Dès mai 2019, certains établissements hospitaliers, notamment leurs services d’urgences, se mettaient en grève. En août de cette année-là, plus d’un tiers des 640 établissements du pays étaient touchés par la mobilisation. « Nos revendications pour plus d’humanité dans la chaîne de soins sont les mêmes », expliquait alors au Monde un assistant de régulation du SAMU de Savoie, en grève pour soutenir ses collègues de l’hôpital de Chambéry. « Ce qu’on veut, ce n’est pas une prime, c’est des collègues. »
En janvier 2020, près de 1 200 médecins hospitaliers, dont 600 chefs de service et 470 responsables d’unités, avaient annoncé leur démission de leurs fonctions d’administration, de gestion et de représentation, en l’absence de négociation avec le gouvernement sur les moyens de l’hôpital public.

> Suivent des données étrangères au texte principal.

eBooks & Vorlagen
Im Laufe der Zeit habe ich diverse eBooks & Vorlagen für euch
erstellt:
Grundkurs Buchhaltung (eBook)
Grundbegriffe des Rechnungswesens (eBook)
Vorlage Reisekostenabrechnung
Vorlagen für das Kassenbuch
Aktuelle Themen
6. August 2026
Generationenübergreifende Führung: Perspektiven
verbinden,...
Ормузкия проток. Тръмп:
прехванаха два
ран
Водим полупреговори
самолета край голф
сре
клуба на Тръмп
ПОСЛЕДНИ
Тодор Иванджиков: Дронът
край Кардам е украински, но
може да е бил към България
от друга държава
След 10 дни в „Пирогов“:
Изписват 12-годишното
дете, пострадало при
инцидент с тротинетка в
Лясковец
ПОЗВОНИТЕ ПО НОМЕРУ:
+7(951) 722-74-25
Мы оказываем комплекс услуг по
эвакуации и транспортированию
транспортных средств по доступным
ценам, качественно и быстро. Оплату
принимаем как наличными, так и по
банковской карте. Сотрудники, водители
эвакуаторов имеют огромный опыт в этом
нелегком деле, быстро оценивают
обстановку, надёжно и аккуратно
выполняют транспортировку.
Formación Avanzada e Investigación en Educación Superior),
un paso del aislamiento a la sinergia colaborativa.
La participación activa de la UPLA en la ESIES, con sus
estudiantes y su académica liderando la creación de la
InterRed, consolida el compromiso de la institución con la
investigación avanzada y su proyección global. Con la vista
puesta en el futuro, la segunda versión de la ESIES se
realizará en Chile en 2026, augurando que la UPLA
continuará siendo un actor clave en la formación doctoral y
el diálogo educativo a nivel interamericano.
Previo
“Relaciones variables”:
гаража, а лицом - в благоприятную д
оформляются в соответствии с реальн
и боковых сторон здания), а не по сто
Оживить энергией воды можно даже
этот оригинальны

Le Ségur de la santé, conclu en juillet 2020, destiné à réformer ce secteur et à le rendre plus attractif, notamment via des augmentations de salaires, n’a pas réglé le malaise des personnels hospitaliers. « Avant le Ségur, les infirmiers se situaient à – 20 % par rapport au salaire moyen européen, expliquait alors au MondeThierry Amouroux, porte-parole du Syndicat national des professionnels infirmiers CFE-CGC. Depuis la revalorisation, on est encore à – 10 %. »

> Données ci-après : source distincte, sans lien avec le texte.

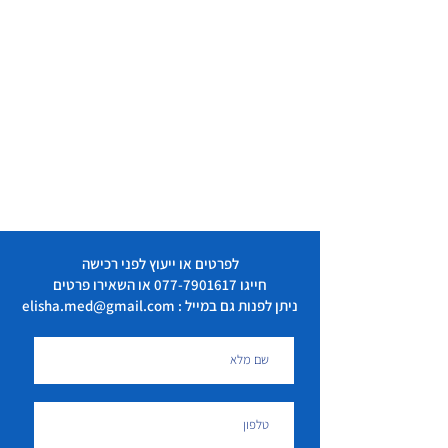
לפרטים או ייעוץ לפני רכישה
חייגו
077-7901617
או השאירו פרטים
ניתן לפנות גם במייל : elisha.med@gmail.com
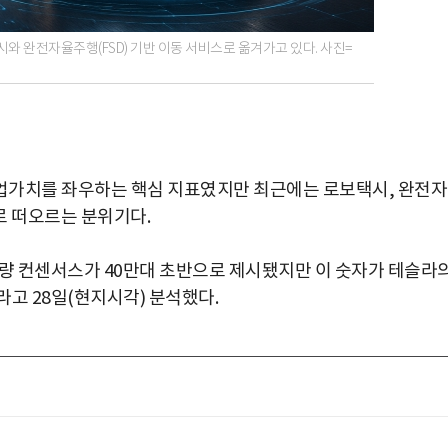
와 완전자율주행(FSD) 기반 이동 서비스로 옮겨가고 있다. 사진=
업가치를 좌우하는 핵심 지표였지만 최근에는 로보택시, 완전
로 떠오르는 분위기다.
량 컨센서스가 40만대 초반으로 제시됐지만 이 숫자가 테슬라
고 28일(현지시각) 분석했다.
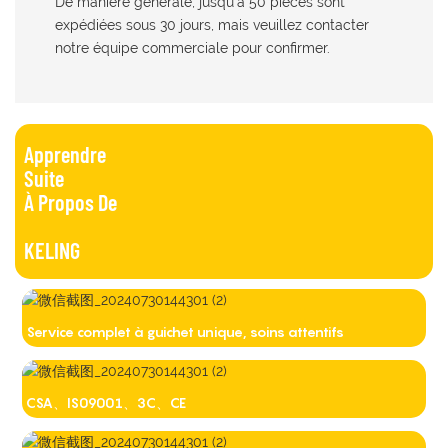
De manière générale, jusqu'à 50 pièces sont
expédiées sous 30 jours, mais veuillez contacter
notre équipe commerciale pour confirmer.
Apprendre
Suite
À Propos De
KELING
Service complet à guichet unique, soins attentifs
CSA、IS09001、3C、CE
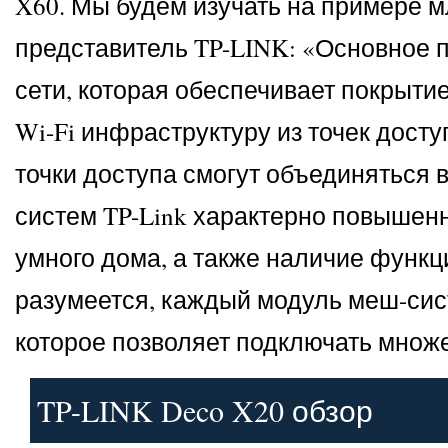
X60. Мы будем изучать на примере мл
представитель TP-LINK: «Основное 
сети, которая обеспечивает покрытие
Wi-Fi инфраструктуру из точек досту
точки доступа смогут объединяться 
систем TP-Link характерно повышенн
умного дома, а также наличие функц
разумеется, каждый модуль меш-сис
которое позволяет подключать множе
TP-LINK Deco X20 обзор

Depuis le 9 octobre, le personnel des urgences du centre hospitalier de Laval (Mayenne) est en grève illimitée. « On est cinq équivalents temps plein pour un objectif entre seize et dix-huit. A peine un tiers de l’objectif cible », avait déclaré Caroline Brémaud, chef du service des urgences de cet hôpital, invitée sur France Inter le 18 octobre.